• [Records supplied]:
--

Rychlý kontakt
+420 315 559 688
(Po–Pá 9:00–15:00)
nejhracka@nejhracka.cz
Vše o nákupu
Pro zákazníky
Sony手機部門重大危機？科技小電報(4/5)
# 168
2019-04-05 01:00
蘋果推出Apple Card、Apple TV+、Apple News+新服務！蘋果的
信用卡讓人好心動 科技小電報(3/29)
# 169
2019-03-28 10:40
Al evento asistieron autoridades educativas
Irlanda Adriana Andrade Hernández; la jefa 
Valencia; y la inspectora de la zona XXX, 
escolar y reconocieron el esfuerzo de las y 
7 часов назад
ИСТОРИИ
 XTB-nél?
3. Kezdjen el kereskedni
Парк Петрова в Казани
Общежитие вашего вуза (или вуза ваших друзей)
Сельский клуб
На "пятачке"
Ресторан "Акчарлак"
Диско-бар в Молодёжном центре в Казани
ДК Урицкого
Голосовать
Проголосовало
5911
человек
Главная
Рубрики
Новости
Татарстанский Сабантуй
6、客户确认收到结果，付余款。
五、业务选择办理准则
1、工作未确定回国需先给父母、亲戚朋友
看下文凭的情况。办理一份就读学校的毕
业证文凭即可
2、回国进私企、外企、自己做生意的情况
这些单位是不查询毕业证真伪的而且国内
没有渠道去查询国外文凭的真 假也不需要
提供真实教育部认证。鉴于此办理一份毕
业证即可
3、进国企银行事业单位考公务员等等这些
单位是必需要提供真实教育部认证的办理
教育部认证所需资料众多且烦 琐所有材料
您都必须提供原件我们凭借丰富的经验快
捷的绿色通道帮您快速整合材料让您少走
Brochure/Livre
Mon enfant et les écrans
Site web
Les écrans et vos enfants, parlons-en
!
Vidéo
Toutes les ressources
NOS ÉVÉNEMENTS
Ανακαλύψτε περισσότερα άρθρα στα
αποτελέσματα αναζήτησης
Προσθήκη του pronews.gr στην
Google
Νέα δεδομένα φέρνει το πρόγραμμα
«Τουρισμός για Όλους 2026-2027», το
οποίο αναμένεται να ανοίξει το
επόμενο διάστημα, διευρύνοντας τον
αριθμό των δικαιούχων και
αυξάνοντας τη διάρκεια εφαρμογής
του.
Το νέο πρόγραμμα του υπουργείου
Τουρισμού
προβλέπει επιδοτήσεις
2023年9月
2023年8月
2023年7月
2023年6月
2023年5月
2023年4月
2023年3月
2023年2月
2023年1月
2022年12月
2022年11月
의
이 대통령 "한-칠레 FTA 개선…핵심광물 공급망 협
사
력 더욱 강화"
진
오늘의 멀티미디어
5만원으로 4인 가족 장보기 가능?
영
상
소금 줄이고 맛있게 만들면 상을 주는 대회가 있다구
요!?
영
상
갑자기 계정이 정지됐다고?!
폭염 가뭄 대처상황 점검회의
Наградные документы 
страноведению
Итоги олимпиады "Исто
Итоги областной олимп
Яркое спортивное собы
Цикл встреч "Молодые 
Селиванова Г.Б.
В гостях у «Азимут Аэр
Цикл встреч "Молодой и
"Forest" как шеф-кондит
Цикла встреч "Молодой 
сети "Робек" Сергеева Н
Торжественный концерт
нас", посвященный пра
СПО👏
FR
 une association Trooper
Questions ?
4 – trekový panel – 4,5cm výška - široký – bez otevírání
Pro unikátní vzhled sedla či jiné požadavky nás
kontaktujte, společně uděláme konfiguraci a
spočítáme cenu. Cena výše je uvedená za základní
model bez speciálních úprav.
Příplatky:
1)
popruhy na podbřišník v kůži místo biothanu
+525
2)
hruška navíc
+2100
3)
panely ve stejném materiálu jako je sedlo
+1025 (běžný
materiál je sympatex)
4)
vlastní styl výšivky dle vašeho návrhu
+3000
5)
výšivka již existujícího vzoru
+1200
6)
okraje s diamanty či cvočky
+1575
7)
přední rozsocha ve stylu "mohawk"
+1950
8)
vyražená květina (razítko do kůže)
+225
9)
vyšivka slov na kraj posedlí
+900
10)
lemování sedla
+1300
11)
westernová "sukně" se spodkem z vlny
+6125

--

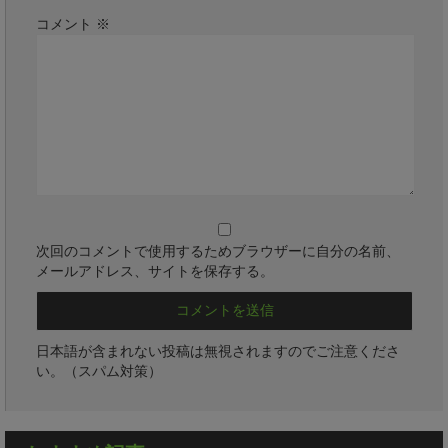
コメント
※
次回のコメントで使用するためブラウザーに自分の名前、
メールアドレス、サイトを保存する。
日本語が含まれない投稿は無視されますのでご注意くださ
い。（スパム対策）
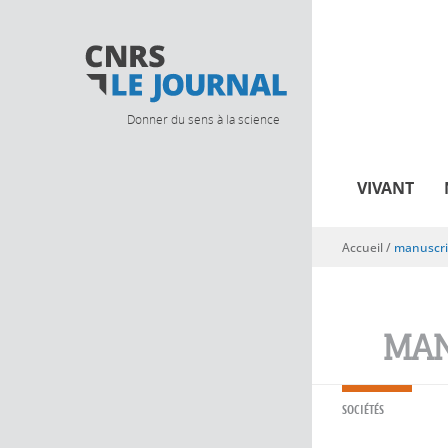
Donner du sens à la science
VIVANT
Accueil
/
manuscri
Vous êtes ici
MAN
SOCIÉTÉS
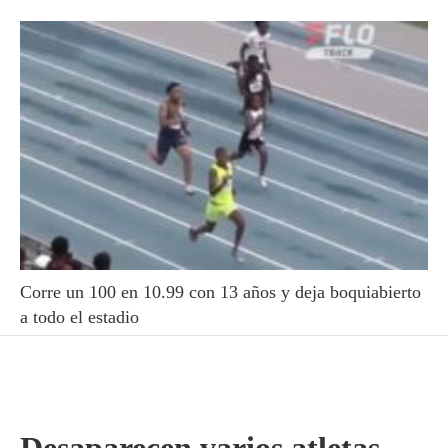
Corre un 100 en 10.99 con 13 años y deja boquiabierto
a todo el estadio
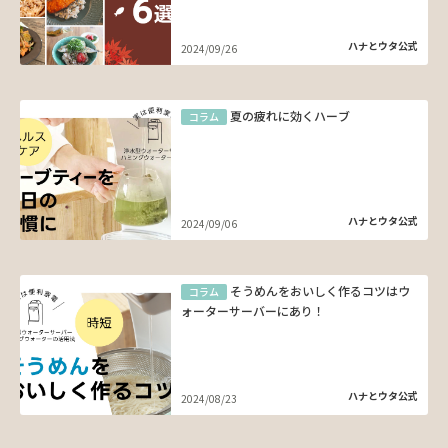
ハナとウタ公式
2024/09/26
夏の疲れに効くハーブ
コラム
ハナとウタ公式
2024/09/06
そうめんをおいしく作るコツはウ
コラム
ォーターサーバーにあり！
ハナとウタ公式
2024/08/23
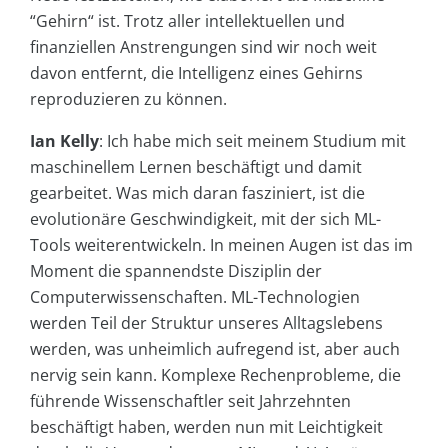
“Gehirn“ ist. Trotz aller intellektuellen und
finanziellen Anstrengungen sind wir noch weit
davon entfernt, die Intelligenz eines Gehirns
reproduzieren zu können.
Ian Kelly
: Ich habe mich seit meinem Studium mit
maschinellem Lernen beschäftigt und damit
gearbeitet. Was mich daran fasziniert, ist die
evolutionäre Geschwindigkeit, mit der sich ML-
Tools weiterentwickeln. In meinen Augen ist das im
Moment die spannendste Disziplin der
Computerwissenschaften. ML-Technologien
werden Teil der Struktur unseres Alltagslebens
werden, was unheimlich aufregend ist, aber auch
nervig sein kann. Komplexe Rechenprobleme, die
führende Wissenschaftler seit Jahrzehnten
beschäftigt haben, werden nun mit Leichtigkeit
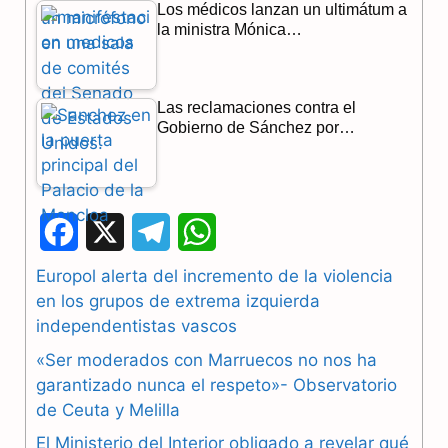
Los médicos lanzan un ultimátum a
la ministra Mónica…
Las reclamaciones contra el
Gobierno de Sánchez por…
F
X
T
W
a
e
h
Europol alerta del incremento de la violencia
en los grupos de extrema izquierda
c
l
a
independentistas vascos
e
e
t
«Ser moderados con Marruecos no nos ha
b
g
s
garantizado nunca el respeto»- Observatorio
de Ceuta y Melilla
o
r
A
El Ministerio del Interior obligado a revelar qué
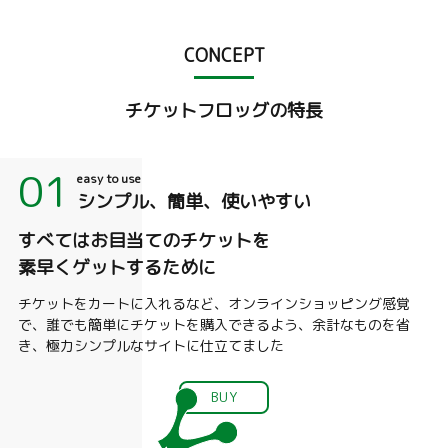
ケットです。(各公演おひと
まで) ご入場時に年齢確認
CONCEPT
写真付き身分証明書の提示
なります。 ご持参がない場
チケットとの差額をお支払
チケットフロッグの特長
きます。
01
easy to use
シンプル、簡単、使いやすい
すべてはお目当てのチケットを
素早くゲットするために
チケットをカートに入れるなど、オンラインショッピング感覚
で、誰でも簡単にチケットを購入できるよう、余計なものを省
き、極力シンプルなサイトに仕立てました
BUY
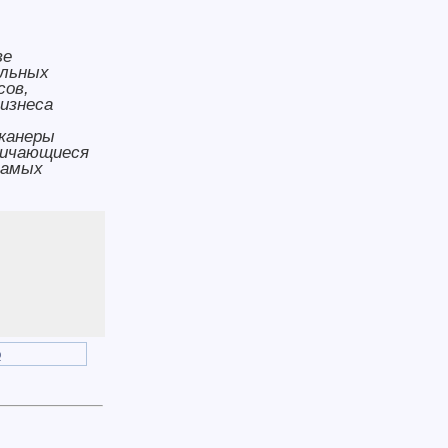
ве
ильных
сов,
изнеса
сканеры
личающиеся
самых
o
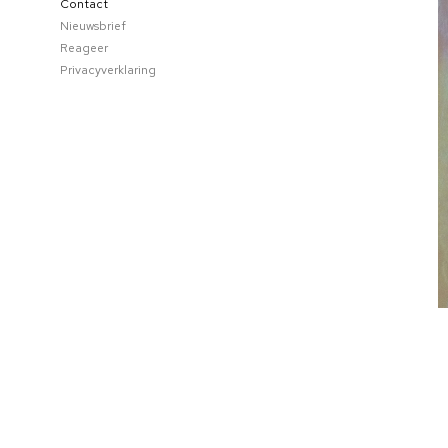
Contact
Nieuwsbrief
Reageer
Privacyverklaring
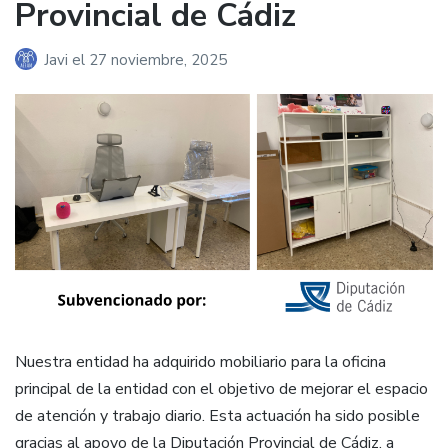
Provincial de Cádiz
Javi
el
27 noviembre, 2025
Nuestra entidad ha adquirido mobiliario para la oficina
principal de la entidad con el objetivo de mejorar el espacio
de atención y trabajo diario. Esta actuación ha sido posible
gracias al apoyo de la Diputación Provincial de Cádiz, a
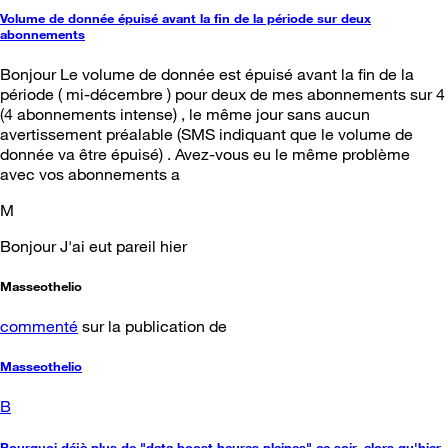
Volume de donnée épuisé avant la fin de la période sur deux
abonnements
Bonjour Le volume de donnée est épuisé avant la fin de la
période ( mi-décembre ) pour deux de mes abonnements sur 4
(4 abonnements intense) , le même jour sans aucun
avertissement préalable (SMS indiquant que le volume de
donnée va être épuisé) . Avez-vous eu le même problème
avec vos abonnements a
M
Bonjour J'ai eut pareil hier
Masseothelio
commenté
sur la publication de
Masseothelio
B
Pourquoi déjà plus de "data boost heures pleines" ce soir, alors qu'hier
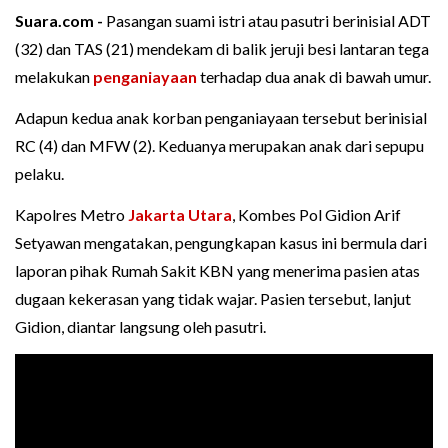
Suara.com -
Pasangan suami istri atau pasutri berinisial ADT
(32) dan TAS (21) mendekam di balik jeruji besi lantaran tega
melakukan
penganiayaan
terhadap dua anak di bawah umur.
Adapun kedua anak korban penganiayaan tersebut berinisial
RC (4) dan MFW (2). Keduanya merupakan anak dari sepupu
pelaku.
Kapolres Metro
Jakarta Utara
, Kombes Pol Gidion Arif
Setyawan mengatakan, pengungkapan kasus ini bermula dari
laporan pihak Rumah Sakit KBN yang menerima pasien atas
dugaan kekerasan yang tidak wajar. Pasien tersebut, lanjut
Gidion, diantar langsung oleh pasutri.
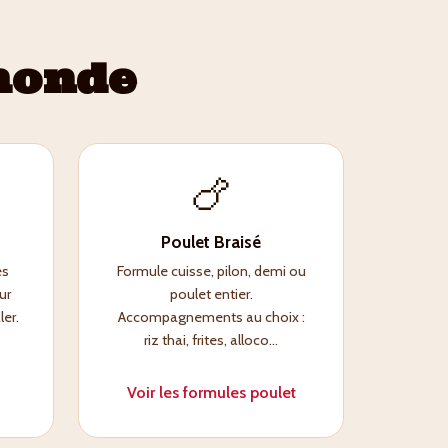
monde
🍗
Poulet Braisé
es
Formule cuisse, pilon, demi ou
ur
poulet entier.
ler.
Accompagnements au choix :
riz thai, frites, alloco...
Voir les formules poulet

--

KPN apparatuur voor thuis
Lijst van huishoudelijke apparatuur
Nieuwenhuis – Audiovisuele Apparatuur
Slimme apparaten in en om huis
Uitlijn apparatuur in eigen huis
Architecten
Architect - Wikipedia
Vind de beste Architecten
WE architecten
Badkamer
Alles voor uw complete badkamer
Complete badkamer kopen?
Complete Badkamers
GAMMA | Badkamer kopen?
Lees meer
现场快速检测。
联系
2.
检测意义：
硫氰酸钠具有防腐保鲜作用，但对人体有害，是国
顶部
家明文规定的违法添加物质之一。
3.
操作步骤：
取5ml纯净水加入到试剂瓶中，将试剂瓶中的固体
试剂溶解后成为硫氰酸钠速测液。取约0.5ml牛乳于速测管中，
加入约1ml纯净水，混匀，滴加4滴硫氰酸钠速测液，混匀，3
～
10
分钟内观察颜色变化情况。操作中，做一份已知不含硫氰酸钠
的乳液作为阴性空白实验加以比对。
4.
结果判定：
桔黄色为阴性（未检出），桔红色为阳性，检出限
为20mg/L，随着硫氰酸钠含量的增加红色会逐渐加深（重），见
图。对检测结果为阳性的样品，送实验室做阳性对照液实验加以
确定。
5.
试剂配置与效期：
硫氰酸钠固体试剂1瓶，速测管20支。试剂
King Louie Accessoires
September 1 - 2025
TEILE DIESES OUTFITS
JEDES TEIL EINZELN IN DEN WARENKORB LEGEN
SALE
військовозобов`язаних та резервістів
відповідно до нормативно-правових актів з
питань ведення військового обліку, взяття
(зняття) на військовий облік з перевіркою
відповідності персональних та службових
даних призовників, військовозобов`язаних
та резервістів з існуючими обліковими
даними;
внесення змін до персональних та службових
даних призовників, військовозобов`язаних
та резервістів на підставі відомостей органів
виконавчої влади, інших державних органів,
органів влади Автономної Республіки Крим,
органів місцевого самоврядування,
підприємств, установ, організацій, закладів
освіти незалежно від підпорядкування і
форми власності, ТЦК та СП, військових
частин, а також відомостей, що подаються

--

• [Work to complete]: Report all lines of the data that include the word "avant".

• [Exercise answer]:
Volume de donnée épuisé avant la fin de la période sur deux
Bonjour Le volume de donnée est épuisé avant la fin de la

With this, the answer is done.